> **WORK TO COMPLETE**
Because the entries hold pictures, reproduce only their words, exactly as written.

[RECORD EXCERPTS]

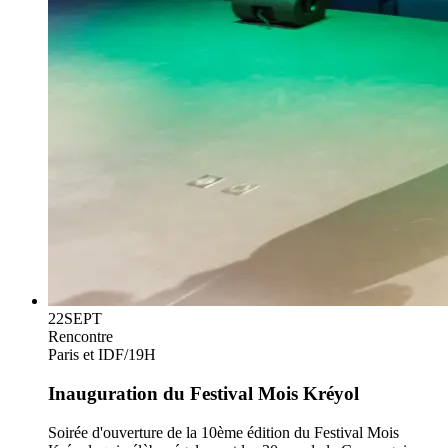
22
SEPT
Rencontre
Paris et IDF
/
19H
Inauguration du Festival Mois Kréyol
Soirée d'ouverture de la 10ème édition du Festival Mois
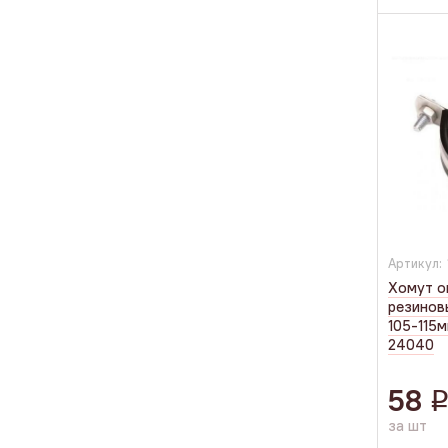
Артикул:
Хомут о
резинов
105-115
24040
58
за шт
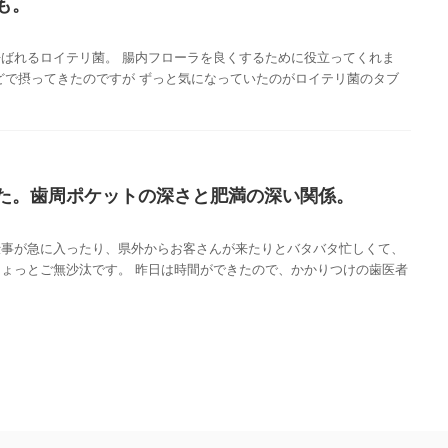
も。
ばれるロイテリ菌。 腸内フローラを良くするために役立ってくれま
どで摂ってきたのですが ずっと気になっていたのがロイテリ菌のタブ
た。歯周ポケットの深さと肥満の深い関係。
仕事が急に入ったり、県外からお客さんが来たりとバタバタ忙しくて、
ょっとご無沙汰です。 昨日は時間ができたので、かかりつけの歯医者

[/RECORD EXCERPTS]

> **RESPONSE AREA**
22
SEPT
Rencontre
Paris et IDF
/
19H
Inauguration du Festival Mois Kréyol
Soirée d'ouverture de la 10ème édition du Festival Mois
Артикул:
Хомут о
резинов
105-115
24040
58
за шт
も。
ばれるロイテリ菌。 腸内フローラを良くするために役立ってくれま
どで摂ってきたのですが ずっと気になっていたのがロイテリ菌のタブ
た。歯周ポケットの深さと肥満の深い関係。
仕事が急に入ったり、県外からお客さんが来たりとバタバタ忙しくて、
ょっとご無沙汰です。 昨日は時間ができたので、かかりつけの歯医者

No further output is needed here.